Additionally, some research seems to indicate that DTS-HD is actually a superior format to WAV PCM 16-bit.
It’s (usually) 24-bits so it’s higher resolution, and it’s (losslessly) compressed so it takes-up less space than WAV. Plus, it’s usually 5.1 or 7.1 channel surround sound from a Blu-ray which “sounds better” than a regular-old stereo CD or WAV file…
But it’s not necessarily audibly “superior” because the guys who do [u]Secintific, blind, ABX tests[/u] have demonstrated that you can’t hear a difference between a high-resolution original and a “CD quality” copy. Or, you could say that CD quality (16-bit/44.1kHz) is better than human hearing.
I didn’t get a notification for this because I wasn’t properly quoted, but thanks for this clarification, that now makes a lot of sense.
Additionally, some research seems to indicate that DTS-HD is actually a superior format to WAV PCM 16-bit.
It’s (usually) 24-bits so it’s higher resolution, and it’s (losslessly) compressed so it takes-up less space than WAV. Plus, it’s usually 5.1 or 7.1 channel surround sound from a Blu-ray which “sounds better” than a regular-old stereo CD or WAV file…
But it’s not necessarily audibly “superior” because the guys who do > [u]Secintific, blind, ABX tests[/u] > have demonstrated that you can’t hear a difference between a high-resolution original and a “CD quality” copy. Or, you could say that CD quality (16-bit/44.1kHz) is better than human hearing.

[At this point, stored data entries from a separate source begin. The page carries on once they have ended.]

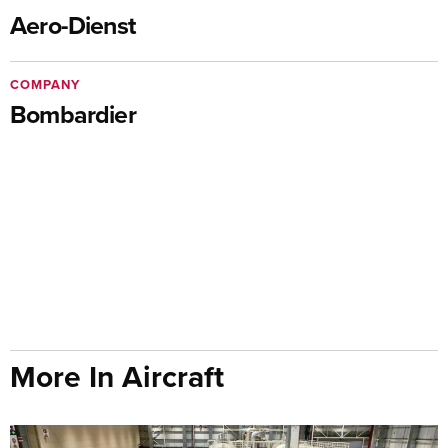
Aero-Dienst
COMPANY
Bombardier
More In Aircraft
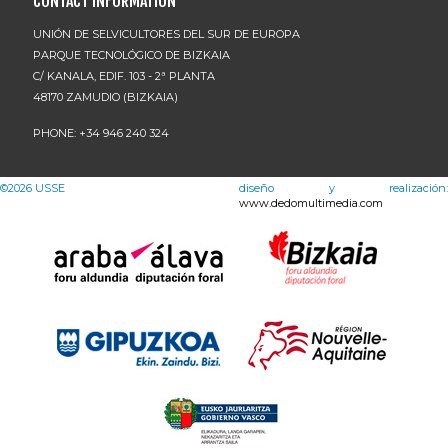
CONTACT INFORMATION
UNIÓN DE SELVICULTORES DEL SUR DE EUROPA
PARQUE TECNOLÓGICO DE BIZKAIA
C/ KANALA, EDIF. 103 - 2ª PLANTA
48170 ZAMUDIO (BIZKAIA)
PHONE: +34 946 240 324
©2026
USSE
diseño y realización:
www.dedomultimedia.com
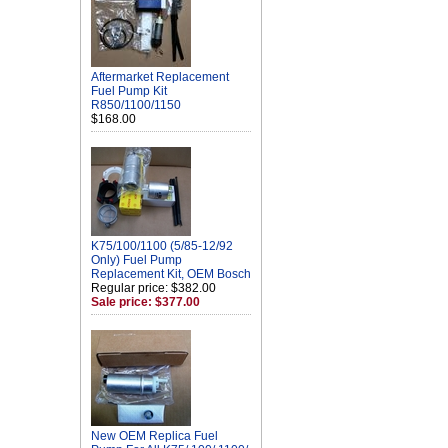
Aftermarket Replacement
Fuel Pump Kit
R850/1100/1150
$168.00
K75/100/1100 (5/85-12/92
Only) Fuel Pump
Replacement Kit, OEM Bosch
Regular price: $382.00
Sale price: $377.00
New OEM Replica Fuel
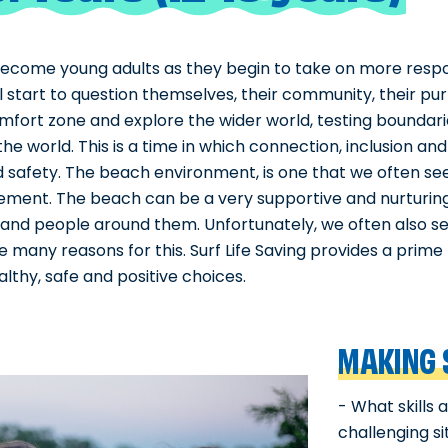
ecome young adults as they begin to take on more responsi
ill start to question themselves, their community, their p
omfort zone and explore the wider world, testing boundarie
he world. This is a time in which connection, inclusion an
and safety. The beach environment, is one that we often 
tement. The beach can be a very supportive and nurturin
and people around them. Unfortunately, we often also see
e many reasons for this. Surf Life Saving provides a prim
thy, safe and positive choices.
MAKING 
- What skills
challenging s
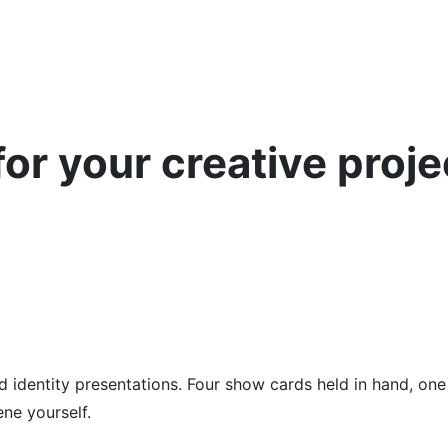
or your creative proje
d identity presentations. Four show cards held in hand, on
ene yourself.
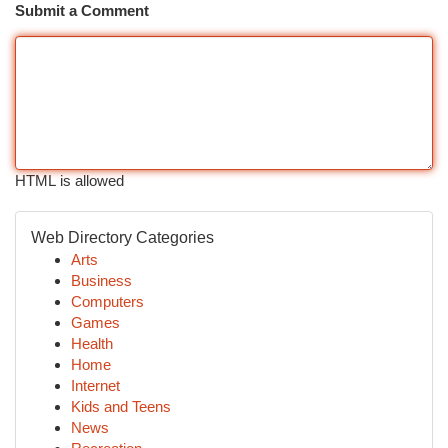
Submit a Comment
HTML is allowed
Web Directory Categories
Arts
Business
Computers
Games
Health
Home
Internet
Kids and Teens
News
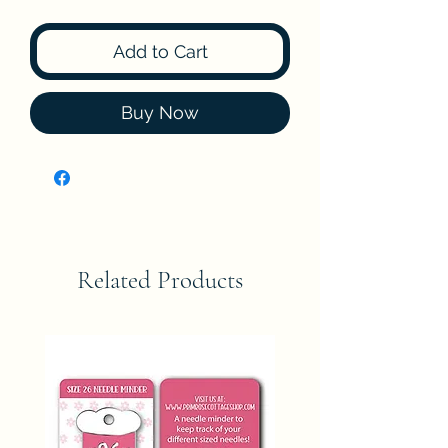
Add to Cart
Buy Now
Related Products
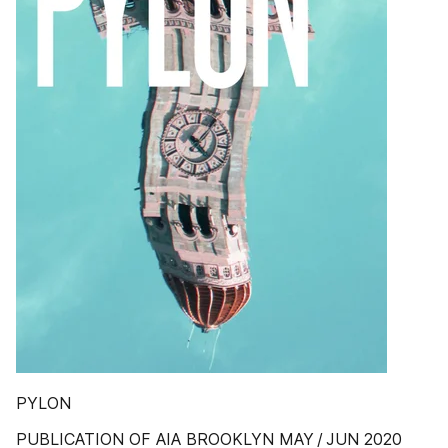
PYLON
PUBLICATION OF AIA BROOKLYN MAY / JUN 2020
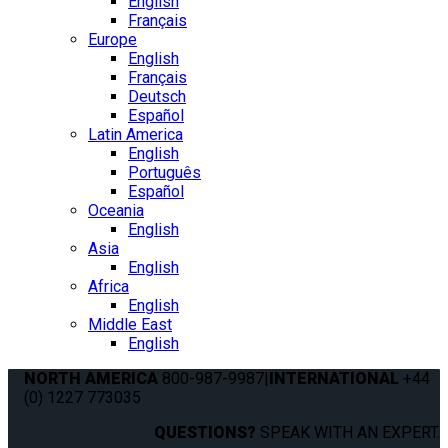
English
Français
Europe
English
Français
Deutsch
Español
Latin America
English
Português
Español
Oceania
English
Asia
English
Africa
English
Middle East
English
NORTH AMERICA
800-987-9987
|
INTERNATIONAL
+44
(0) 1227 773035
QUESTIONS?
SPEAK WITH AN EXPERT.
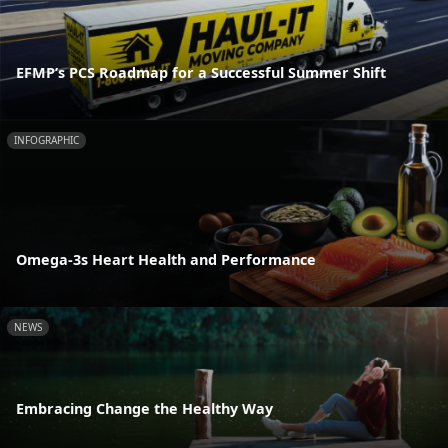
EFMP’s PCS Roadmap for a Successful Summer Shift
INFOGRAPHIC
Omega-3s Heart Health and Performance
NEWS
Embracing Change the Healthy Way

Good point about the resolution of the file, always worth nothing that that’s what actually dictates the quality of the file, lossless or not. Thanks for the link to the ABX tests, they’re very interesting. I never have expected to hear the difference between lossless copies, the only reason I would ever convert to lossless is to retain the original size of current lossless codecs while compressing. Thanks again.